Wednesday, October 12, 2005

The Trust Bank

In my days as a student leader in college, I read a lot of material on leadership. One of the concepts from Steven Covey's Seven Habits of Highly Effective People was an emotional bank account. Basically, it works like this: you build up a level of trust and loyalty from people by your actions and interactions with them. When you do something that is deemed to be negative by people, you draw on the supply of goodwill that you have stored with this person.

Michael Meckler of Red-State.com hits on this idea a bit as he explores the depths of the discontentment on the right about the pick of Harriet Meirs to SCOTUS. I think he may be on to something.

It is no secret that the WMD team are no fans of the presidents immgration policies. We haven't exactly been cheerleaders for a good deal of his domestic agenda. The Medicare prescription plan created a whole new entitlement. And we definitely feel abandoned by the dropping of Social Security reform from the agenda. The Katrina spending. McCain-Feingold. No Child Left Behind. The list goes on and on and on...

Bush built up his account with foreign policy and national security. Those are the issues by which he was elected and re-elected. The idea of stopping judicial activism was a theme to his campaign and most conservatives thought they could trust the president to do the right thing on this issue.

When the O'Connor seat came open and Bush nominated John Roberts, most conservatives were content to let it ride. The fifth seat is the one that really mattered and Roberts had sufficient enough a trail to calm the initial fears. When Rehnquist died and Bush moved Roberts to his seat; subsequently nominated his lawyer who has no constitutional law experience. That was the last straw for a good many conservatives who had been seething just below the surface.

There is a tremendous disregard for respecting the opinions of the other side in this debate amongst conservatives. I myself had had enough a couple days ago and started my own campaign against one particular cheerleader who has displayed a level of obnoxiousness that I could no longer take sitting down. The disrespect is the hardest thing to understand about this argument.

Conservatives are supposed to be able to have a difference of opinion and be able to refrain from slingging arrows at each other. Perhaps we are seeing a breakdown in civility as a side effect of instant analysis.

Perhaps the president managed to overdraw his account.

Mark's Remarks


Hold on just a minute, Matt. I do not feel betrayed by the President over NCLB. While I dislike the increased spending on the department of Education, I do think that the overall plan and its goals has merits. The implementation of actually following the state standards and tying it to "extra" money is a good incentive. Having Ted Kennedy write the part about funding mandates was a bad idea. However, the overall program is showing promise and merit.

Now, back to this trust issue. While I do not like all the spending overruns, what could the President honestly do about increased spending for Katrina? Nothing. As for McCain-Feingold, I blame the moderate Republicans for slick marketing to get constituents behind it. The public was not adequately informed about what was going on in the legislation nor the ramifications. I am upset that the President has not sought a solution for it. Hopefully, the SCOTUS will end this joke.

I do not think George W. Bush has overdrawn the account. I think we are having a discussion within conservatism. Those of us who want fiscal responsibility and conservative values of small government and constitutionalism are fighting with the more, for lack of a better term, "politically pragmatic" folks on the other side.

What frosts me is Krauthammer and Kristol and others who now have decided to assault the President on other issues that they formerly supported him vehemently on. Now that GWB has not kowtowed to the mighty Kristol or Krauthammer, they are now criticizing his handling of the war, the military effort, and other avenues in which I distinctly, distinctly remember their unwavering support. This is what I, and that unabashed cheerleader Matt refers to, cite as the elitism and hypocrisy of SOME in the conservative/Republican family.

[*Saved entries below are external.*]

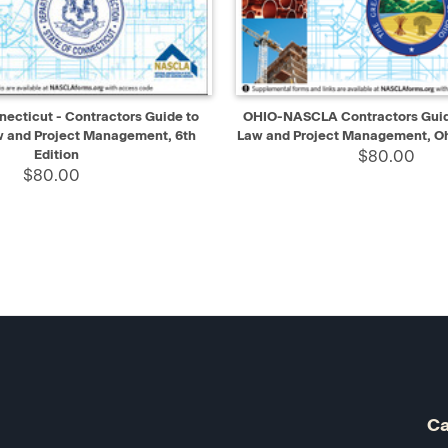
IEW
ADD TO CART
QUICK VIEW
AD
cticut - Contractors Guide to
OHIO-NASCLA Contractors Guide
w and Project Management, 6th
Law and Project Management, Oh
Edition
$80.00
$80.00
Ca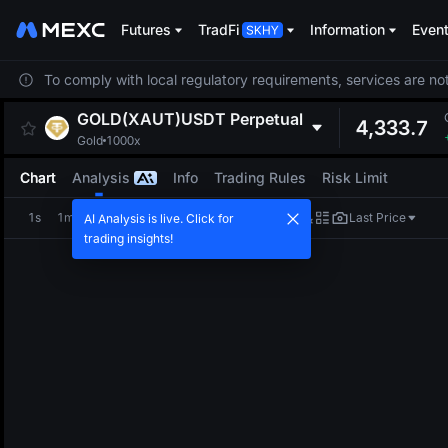
Futures
TradFi
Information
Even
To comply with local regulatory requirements, services are not
GOLD(XAUT)USDT
Perpetual
4,333.7
Gold
1000x
Chart
Analysis
Info
Trading Rules
Risk Limit
1s
1m
5m
15m
1H
4H
1D
Last Price
AI Analysis is live. Click for
trading insights!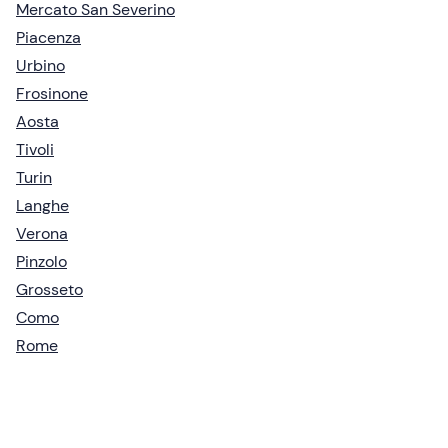
Mercato San Severino
Piacenza
Urbino
Frosinone
Aosta
Tivoli
Turin
Langhe
Verona
Pinzolo
Grosseto
Como
Rome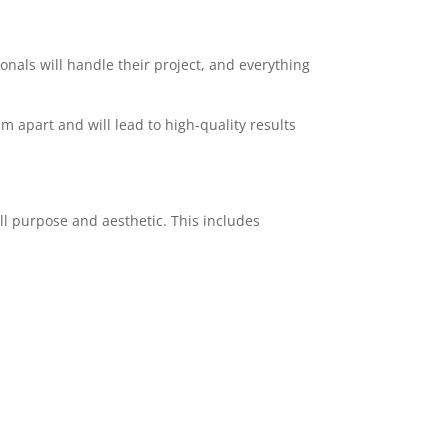
ionals will handle their project, and everything
am apart and will lead to high-quality results
ll purpose and aesthetic. This includes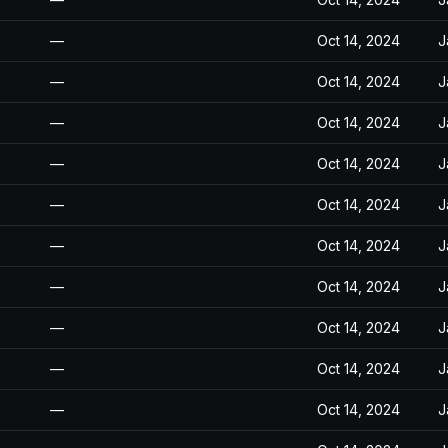
—
Oct 14, 2024
J
—
Oct 14, 2024
J
—
Oct 14, 2024
J
—
Oct 14, 2024
J
—
Oct 14, 2024
J
—
Oct 14, 2024
J
—
Oct 14, 2024
J
—
Oct 14, 2024
J
—
Oct 14, 2024
J
—
Oct 14, 2024
J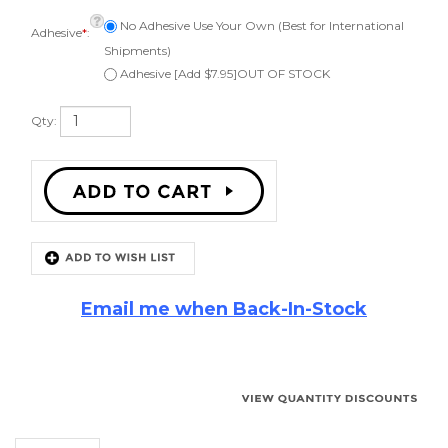
Adhesive
*
:
Shipments)
Adhesive [Add $7.95]OUT OF STOCK
Qty:
Email me when Back-In-Stock
Description
10" Cerwin Vega
Speaker Repair Kit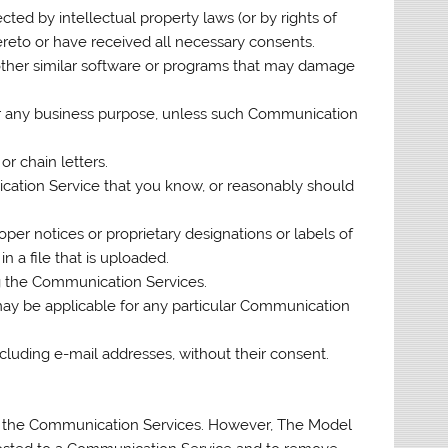
cted by intellectual property laws (or by rights of
hereto or have received all necessary consents.
y other similar software or programs that may damage
 for any business purpose, unless such Communication
r chain letters.
cation Service that you know, or reasonably should
roper notices or proprietary designations or labels of
n a file that is uploaded.
ng the Communication Services.
may be applicable for any particular Communication
ncluding e-mail addresses, without their consent.
r the Communication Services. However, The Model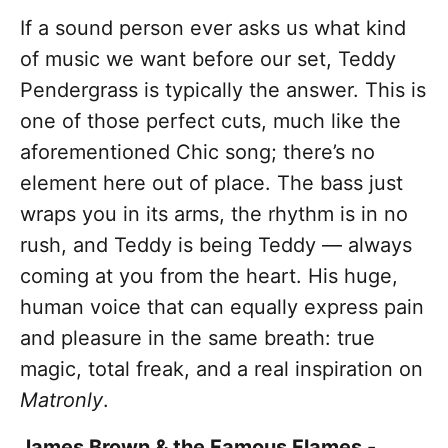
If a sound person ever asks us what kind
of music we want before our set, Teddy
Pendergrass is typically the answer. This is
one of those perfect cuts, much like the
aforementioned Chic song; there’s no
element here out of place. The bass just
wraps you in its arms, the rhythm is in no
rush, and Teddy is being Teddy — always
coming at you from the heart. His huge,
human voice that can equally express pain
and pleasure in the same breath: true
magic, total freak, and a real inspiration on
Matronly
.
James Brown & the Famous Flames -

It is one thing to have a discussion and disagreement on a SCOTUS nominee, fine. It is another to decide, 'well, you didn't pick who I wanted, so now I am going to trash everything.' Kristol and Krauthammer and a few others have done that. Most people against the Miers argument, I believe, are sincere and concerned. The elitist intelligentsia of the conservative movement, I believe, are just mad they were not infinitely consulted.

Jonah and many over at NRO's the Corner make great points. I, too, am wary of "stealth" nominees. However, we know little yet. I, for one, still like to believe in the process. I am hopeful that the hearings will do some to show one way or the other. However, I do not, as the cheerleaders do, simply say, this is great because she is supposedly religious or has the President's trust. That is infantile,in my opinion. She has to have some qualifications, and some philosophy, and has to be able to show them in the hearings.

Regardless, the President still has my trust...I just hope he finds his veto pen.